▸ Task: Transcribe the records that follow in their entirety, omitting any pictures.
BEGIN Data extracts
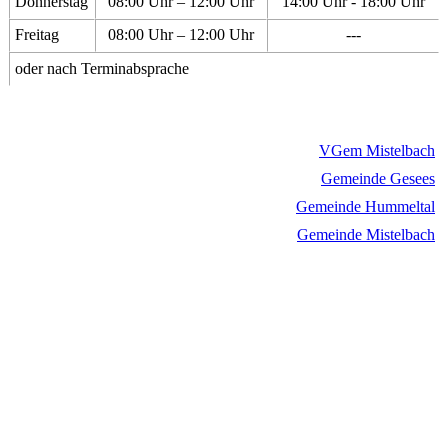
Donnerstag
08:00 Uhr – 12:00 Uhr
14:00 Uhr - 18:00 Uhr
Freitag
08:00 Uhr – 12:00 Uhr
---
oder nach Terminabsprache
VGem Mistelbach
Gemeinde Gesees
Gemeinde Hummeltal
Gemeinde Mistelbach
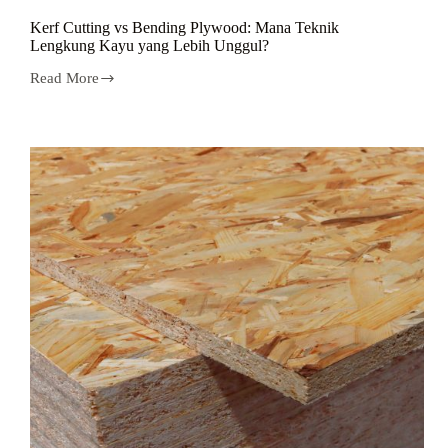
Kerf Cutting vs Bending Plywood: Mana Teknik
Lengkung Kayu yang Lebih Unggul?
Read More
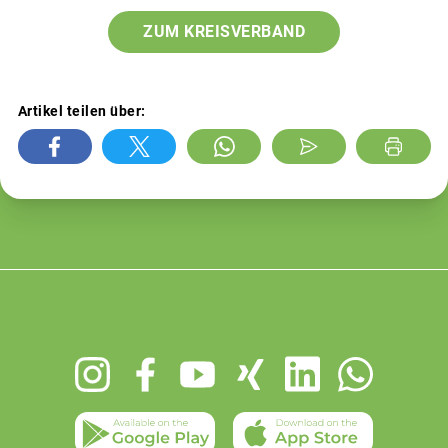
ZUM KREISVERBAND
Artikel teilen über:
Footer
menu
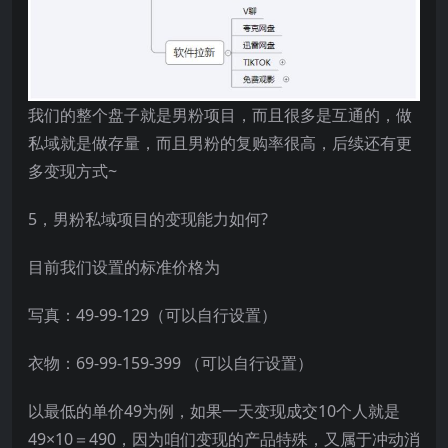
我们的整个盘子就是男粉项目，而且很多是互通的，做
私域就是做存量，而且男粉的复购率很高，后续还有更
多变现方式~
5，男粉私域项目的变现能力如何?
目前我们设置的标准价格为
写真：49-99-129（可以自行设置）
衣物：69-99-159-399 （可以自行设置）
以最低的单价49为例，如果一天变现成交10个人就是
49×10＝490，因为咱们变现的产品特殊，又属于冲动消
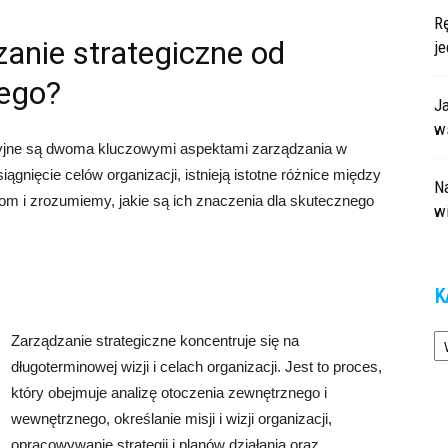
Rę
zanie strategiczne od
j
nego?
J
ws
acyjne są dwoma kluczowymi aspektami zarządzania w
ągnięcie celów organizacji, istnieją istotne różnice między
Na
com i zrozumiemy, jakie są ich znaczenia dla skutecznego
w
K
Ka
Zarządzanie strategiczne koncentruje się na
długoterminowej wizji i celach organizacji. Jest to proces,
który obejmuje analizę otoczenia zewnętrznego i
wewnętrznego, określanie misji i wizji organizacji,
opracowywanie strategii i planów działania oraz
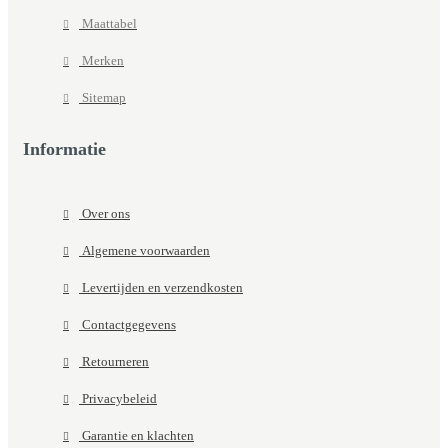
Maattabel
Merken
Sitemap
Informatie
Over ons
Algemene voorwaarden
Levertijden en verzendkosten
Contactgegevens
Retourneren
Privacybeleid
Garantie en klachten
END Data extracts
▸ Written solution:
Donnerstag
08:00 Uhr – 12:00 Uhr
14:00 Uhr - 18:00 Uhr
Freitag
08:00 Uhr – 12:00 Uhr
---
oder nach Terminabsprache
VGem Mistelbach
Gemeinde Gesees
Gemeinde Hummeltal
Gemeinde Mistelbach
Kerf Cutting vs Bending Plywood: Mana Teknik
Lengkung Kayu yang Lebih Unggul?
Read More
ZUM KREISVERBAND
Artikel teilen über:
Footer
menu
我们的整个盘子就是男粉项目，而且很多是互通的，做
私域就是做存量，而且男粉的复购率很高，后续还有更
多变现方式~
5，男粉私域项目的变现能力如何?
目前我们设置的标准价格为
写真：49-99-129（可以自行设置）
衣物：69-99-159-399 （可以自行设置）
以最低的单价49为例，如果一天变现成交10个人就是
49×10＝490，因为咱们变现的产品特殊，又属于冲动消
Rę
zanie strategiczne od
j
nego?
J
ws
acyjne są dwoma kluczowymi aspektami zarządzania w
ągnięcie celów organizacji, istnieją istotne różnice między
Na
com i zrozumiemy, jakie są ich znaczenia dla skutecznego
w
K
Ka
Zarządzanie strategiczne koncentruje się na
długoterminowej wizji i celach organizacji. Jest to proces,
który obejmuje analizę otoczenia zewnętrznego i
wewnętrznego, określanie misji i wizji organizacji,
opracowywanie strategii i planów działania oraz
Maattabel
Merken
Sitemap
Informatie
Over ons
Algemene voorwaarden
Levertijden en verzendkosten
Contactgegevens
Retourneren
Privacybeleid
Garantie en klachten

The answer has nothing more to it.